吉川晃司にまつわる話から、米米CLUBのカールスモーキー石井として人気者になる前に無名時代の石井竜也に会っている。'84年10月、当時渡辺プロPR雑誌「ヤング」の編集長だった私は、売り出し中の吉川晃司のライブパンフレットに掲載するイラストを石井に依頼したことがある。その打ち合わせに度々訪れて来ていた。ソ連大使館の真向かいにある偕成ビル1Fの喫茶店に彼はペコリと頭を下げて入ってくるのが常だった。やせぎすの、一見、暗い雰囲気の青年だったが、会話は機知に富み、人を飽きさせないところがあった。笑顔は人なつこかったが、時折見せる鋭い視線に並々ならぬ野心が宿っていた。石井はその時25歳。文化学院大学を卒業して、米米CLUBを結成。ライブハウスで人気が出始めた頃だったが、名刺には「ILLUSTRATOR 石井竜也」と記されていて、「近所の子供たちにイラストを教えているんです」と嬉しそうに語った表情も忘れられない。
私も石井も大の映画好きで、いつも話題は映画に終始したが、彼の知識は並はずれていた。

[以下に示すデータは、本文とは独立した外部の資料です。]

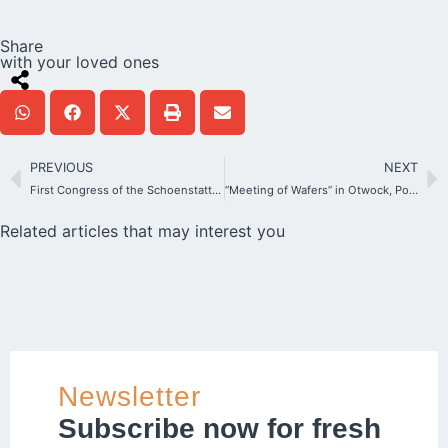
Share
with your loved ones
PREVIOUS
NEXT
First Congress of the Schoenstatt Institute of Families
“Meeting of Wafers” in Otwock, Poland
Related articles that may interest you
Newsletter
Subscribe now for fresh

ゴジラの耳は第2作からなぜか無くなった。アンギラスとの格闘シーンは闘犬からヒントを得ている。
  など特に怪獣や妖怪が登場する作品に愛着があり、造詣が深いようだった。米米CLUBは、大学時代の映画研究会を発展させて結成したこともその時に聞いたが、「映画を研究しても食えませんから」という言葉が印象的である。
彼が初監督した「河童」を観て、その頃の記憶が鮮やかに甦り、この作品を撮りたいために音楽活動に精を出して来たのかと思えるほどだった。この作品は映画評論家の間では不評だったが、それは映画への思いの丈を入れ込み過ぎての結果であり、彼の情熱が充分伝わってくる作品であったと思う。
派手なコスチュームとトークで万単位の観客を相手にパフォーマンスする「光」の一面よりも、部屋の中でコツコツと絵を描き、映画に熱中する「影」の部分に彼の本質があるような気がしてならない。
夜の山道を提灯の行列が移動する「河童」の1シーンは、国定忠治が登場した勝新太郎の「座頭市」へのオマージュではないかと思うが・・。
ところで、吉川晃司のパンフレットには、彼のイラストを3点採用したが、今やプレミア付きの貴重本になっている。